Film and the Nuclear Age by Toni A. Perrine

Film and the Nuclear Age by Toni A. Perrine

Author:Toni A. Perrine [Perrine, Toni A.]
Language: eng
Format: epub
Tags: History, General
ISBN: 9781317732198
Google: wvODDwAAQBAJ
Publisher: Routledge
Published: 2019-01-22T17:44:17+00:00


C. Nuclear Submarines

The submarine provides an especially interesting setting in which the themes of the Cold War nuclear disaster film are played out and intensified. Itself an expression of murky phallic power, the nuclear weapons carried by the nuclear propulsion submarine are now the most important component of the U.S. nuclear triad. Conservative journalist George Will asserts, “U.S. submarines were crucial in winning three wars—the world wars and the Cold War—and today may be what battleships and then aircraft carriers were: the capital ships—those vessels that, when present, control the sea.”18 All that power packed into a 560 foot tube can play havoc with a crew that is exclusively male, rigidly hierarchical and almost continually under conditions of psychological and physical stress.

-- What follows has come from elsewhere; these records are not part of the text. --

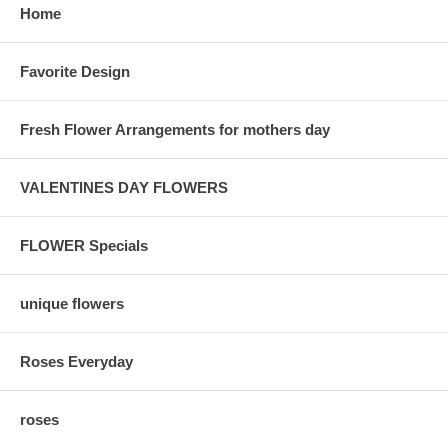
Home
Favorite Design
Fresh Flower Arrangements for mothers day
VALENTINES DAY FLOWERS
FLOWER Specials
unique flowers
Roses Everyday
roses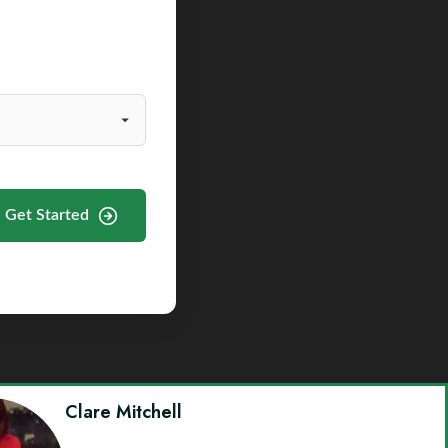
Get Started
Clare Mitchell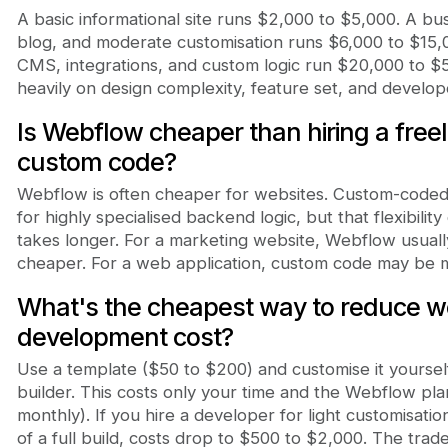
A basic informational site runs $2,000 to $5,000. A bu
blog, and moderate customisation runs $6,000 to $15,
CMS, integrations, and custom logic run $20,000 to 
heavily on design complexity, feature set, and develo
Is Webflow cheaper than hiring a free
custom code?
Webflow is often cheaper for websites. Custom-coded si
for highly specialised backend logic, but that flexibili
takes longer. For a marketing website, Webflow usually
cheaper. For a web application, custom code may be 
What's the cheapest way to reduce 
development cost?
Use a template ($50 to $200) and customise it yoursel
builder. This costs only your time and the Webflow pl
monthly). If you hire a developer for light customisatio
of a full build, costs drop to $500 to $2,000. The trad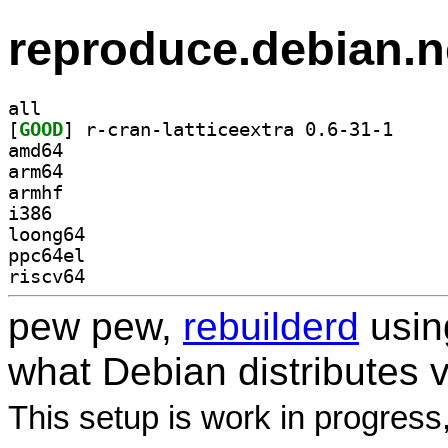
reproduce.debian.n
all
[
GOOD
] r-cran-lat
amd64
arm64
armhf
i386
loong64
ppc64el
riscv64
pew pew,
rebuilderd
usi
what Debian distributes 
This setup is work in progress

In Voyage to the Bottom of the Sea (1961), a strange atmospheric phenomenon called Van Allen’s belt (presumably the result of atmospheric testing of nuclear weapons) creates a radioactive sky that disrupts the Earth’s weather patterns, creates a “frightening ring of fire encircling the Earth,” and threatens world destruction. A U.S. admiral concocts a plan to fire a nuclear missile in order to explode the belt clear of the Earth’s magnetic pull, but his scheme is regarded as “suicidal insanity” by the world’s scientists who have gathered at the United Nations to review it. Convinced that he can save the Earth, and willing to jeopardize his crew in the quest, the admiral hijacks a nuclear submarine and encounters incredible dangers, including mine fields, attacks by other subs, and even a giant octopus, in his rush to reach the proper location for the missile shot (dictated by the earth’s rotation). This synopsis does not do justice to the bizarre intricacies of the plot, but the film ends when the belt burns itself out, the crisis is suddenly over and the sub sets full speed for home under blue skies.

Voyage to the Bottom of the Sea is probably most readily compared to On The Beach (1959, discussed in Chapter V) because it was a big Hollywood studio production with well-known stars, a serious director and a fairly ludicrous premise (the ludicrous premise being something more readily acceptable in a “B,” or low budget production). A central theme in Voyage to the Bottom of the Sea involves the question of whether to fight what seems like the inevitable end, or to accept “God’s will” and go meekly into the night of annihilation. Near the end of the film, Alvarez, who has continually argued for inner peace through resignation, says to the admiral: “You have no right to challenge God’s will. We have sown sin, now we must reap the whirlwind. God’s will is written across the heavens.” Nuclear retribution as the expression of God’s displeasure is usually not so baldly stated in nuclear films, although certainly present at a more subtextual level. As an expression of Cold War anxiety, Voyage to the Bottom of the Sea has it all: mysterious, unstoppable forces, discord between nations, leaders who may be deranged, and weather conditions straight out of Revelations.